[INSTRUCTIONS TO FOLLOW] Type out each entry exactly as it appears, but keep every image out.

[Screenshot grounding data]
================================

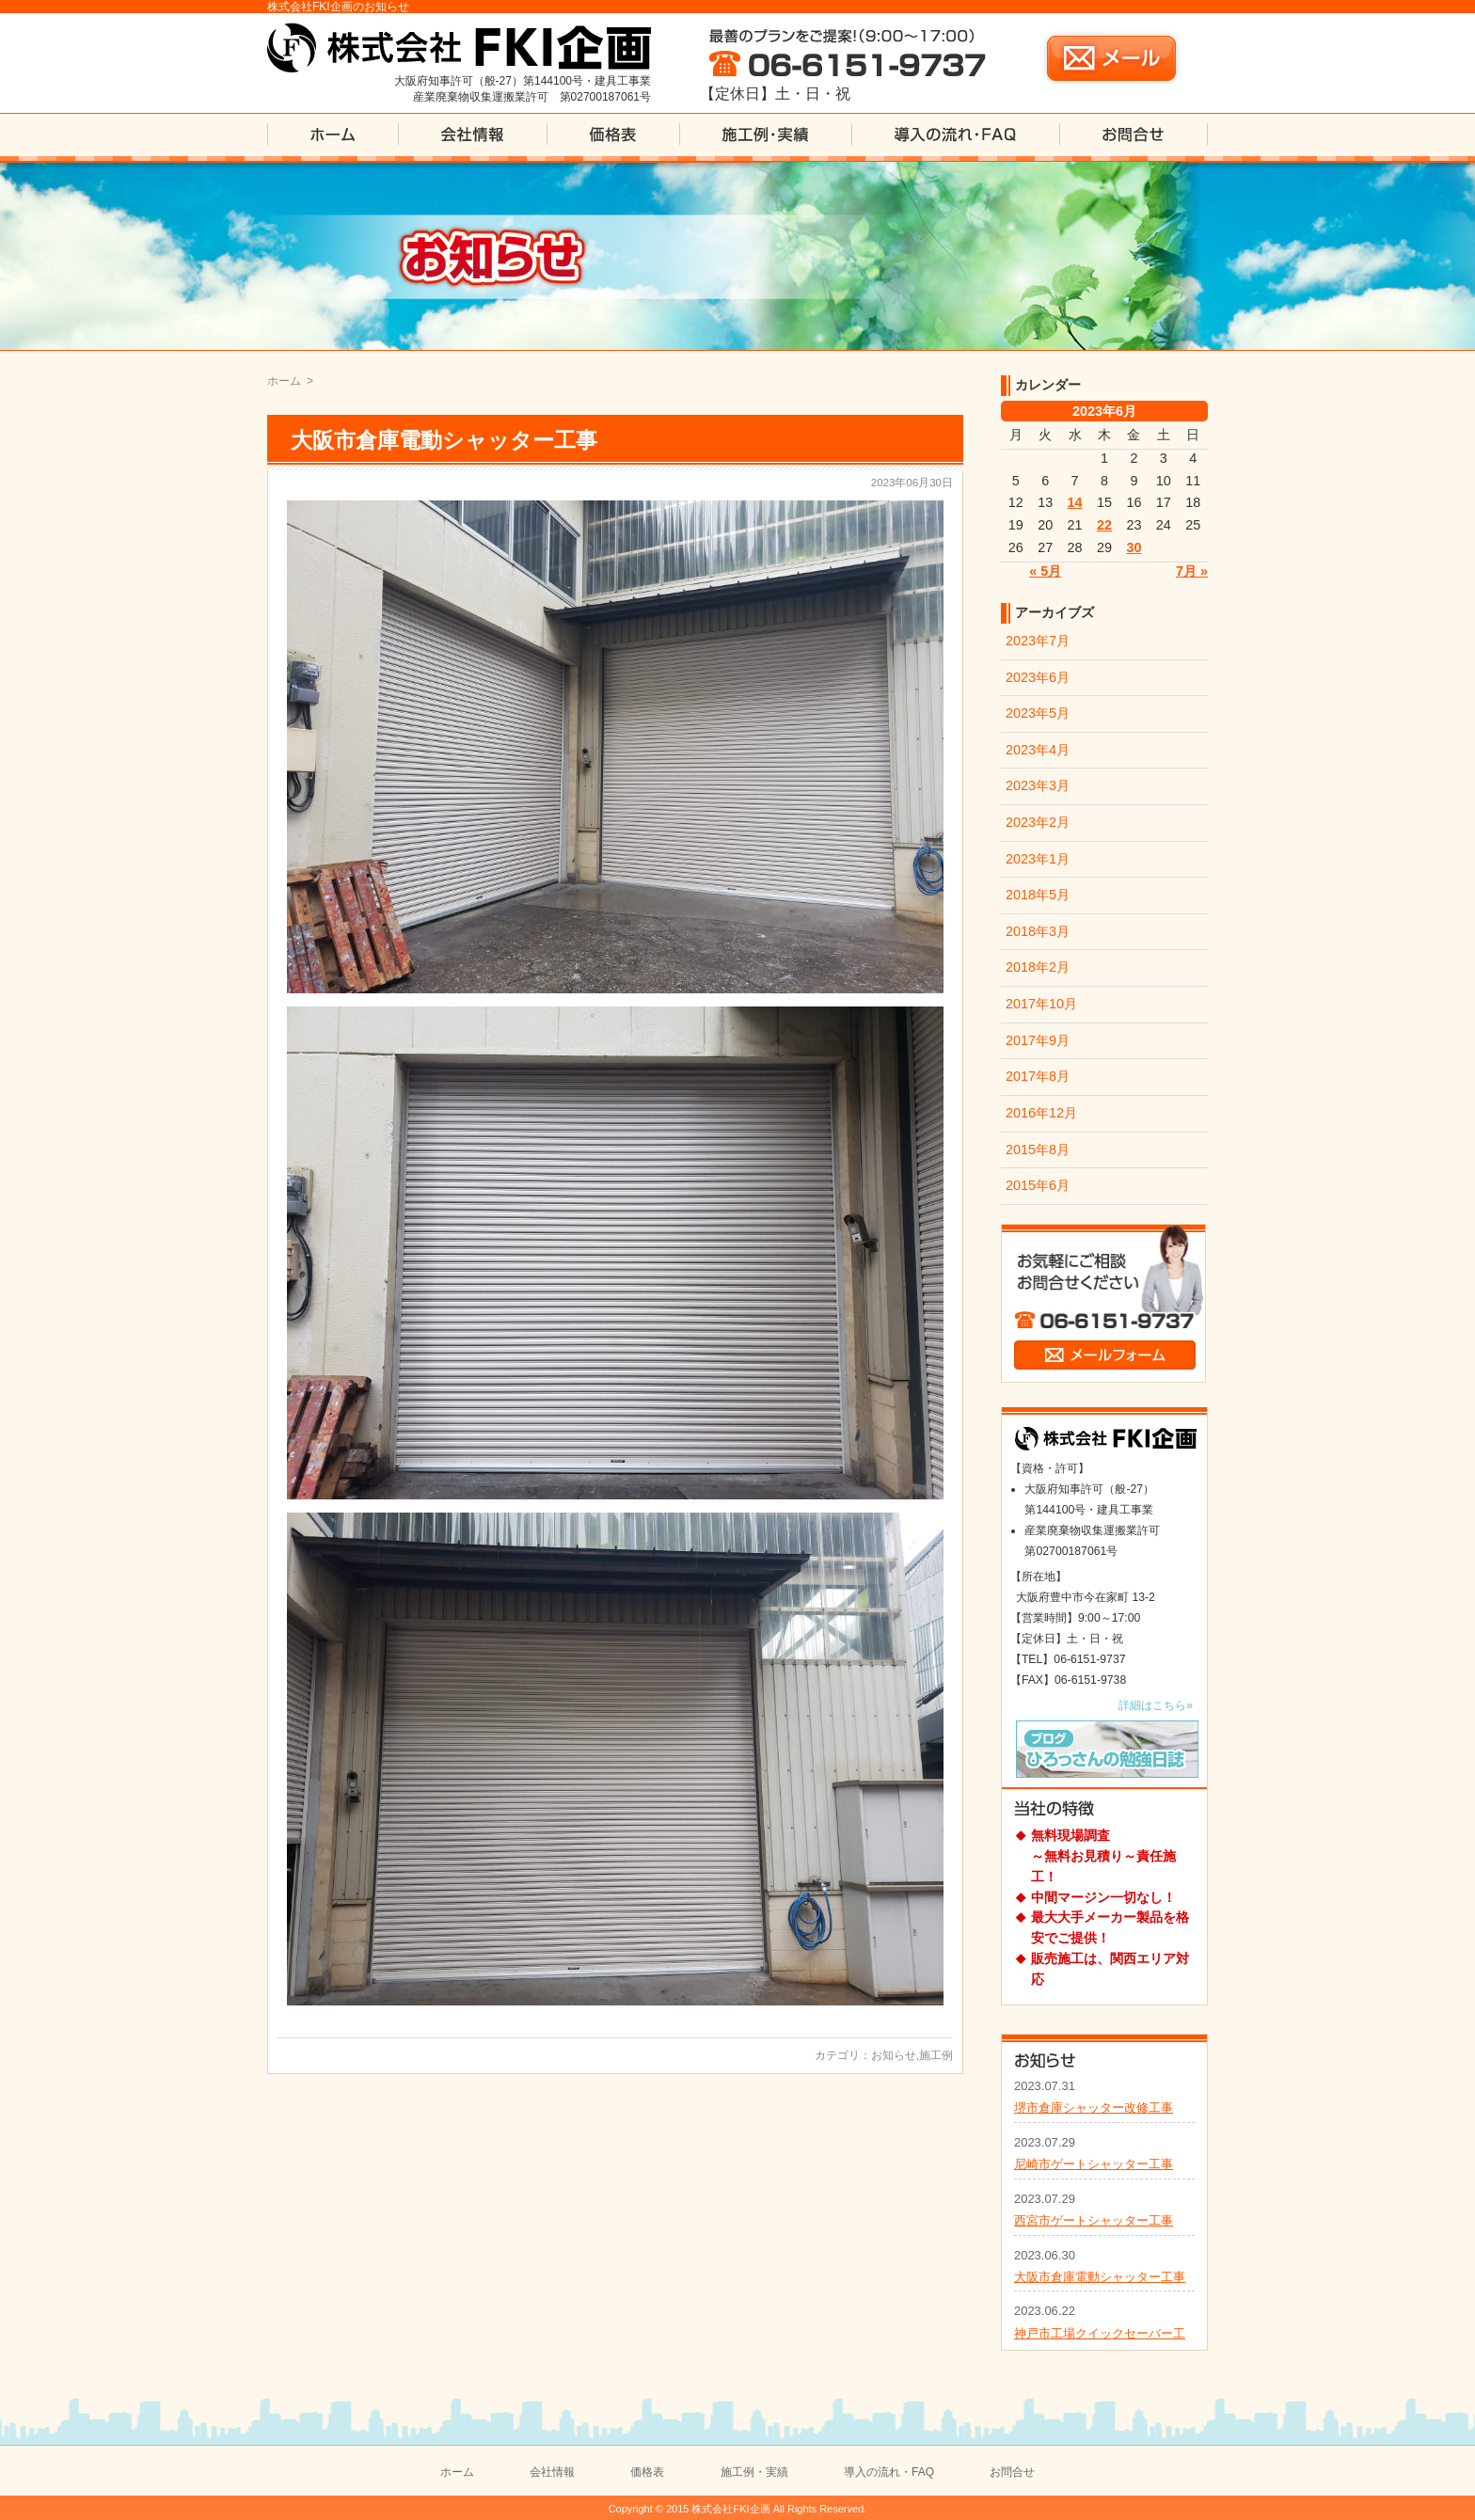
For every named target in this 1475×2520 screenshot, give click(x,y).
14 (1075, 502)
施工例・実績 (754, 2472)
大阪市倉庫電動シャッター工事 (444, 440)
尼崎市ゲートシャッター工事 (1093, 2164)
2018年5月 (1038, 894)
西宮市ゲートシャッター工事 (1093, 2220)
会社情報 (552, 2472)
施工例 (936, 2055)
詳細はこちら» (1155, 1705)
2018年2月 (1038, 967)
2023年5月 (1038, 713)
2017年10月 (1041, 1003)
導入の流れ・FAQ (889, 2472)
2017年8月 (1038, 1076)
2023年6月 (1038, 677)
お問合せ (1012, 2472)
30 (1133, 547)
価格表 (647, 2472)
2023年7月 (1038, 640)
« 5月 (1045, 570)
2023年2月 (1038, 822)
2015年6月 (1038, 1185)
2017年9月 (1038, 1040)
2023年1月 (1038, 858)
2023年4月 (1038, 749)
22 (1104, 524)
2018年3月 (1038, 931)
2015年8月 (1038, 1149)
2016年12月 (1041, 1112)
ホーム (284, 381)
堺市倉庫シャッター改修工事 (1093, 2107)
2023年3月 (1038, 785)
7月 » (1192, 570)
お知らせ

================================

[ANSWER BOX]
For every named target in this 1475×2520 screenshot, give click(x,y).
14 (1075, 502)
施工例・実績 (754, 2472)
大阪市倉庫電動シャッター工事 (444, 440)
尼崎市ゲートシャッター工事 (1093, 2164)
2018年5月 (1038, 894)
西宮市ゲートシャッター工事 (1093, 2220)
会社情報 (552, 2472)
施工例 (936, 2055)
詳細はこちら» (1155, 1705)
2018年2月 (1038, 967)
2023年5月 (1038, 713)
2017年10月 (1041, 1003)
導入の流れ・FAQ (889, 2472)
2017年8月 (1038, 1076)
2023年6月 (1038, 677)
お問合せ (1012, 2472)
30 (1133, 547)
価格表 (647, 2472)
2023年7月 (1038, 640)
« 5月 (1045, 570)
2023年2月 (1038, 822)
2015年6月 (1038, 1185)
2017年9月 (1038, 1040)
2023年1月 (1038, 858)
2023年4月 (1038, 749)
22 (1104, 524)
2018年3月 (1038, 931)
2015年8月 (1038, 1149)
2016年12月 (1041, 1112)
ホーム (284, 381)
堺市倉庫シャッター改修工事 (1093, 2107)
2023年3月 (1038, 785)
7月 » (1192, 570)
お知らせ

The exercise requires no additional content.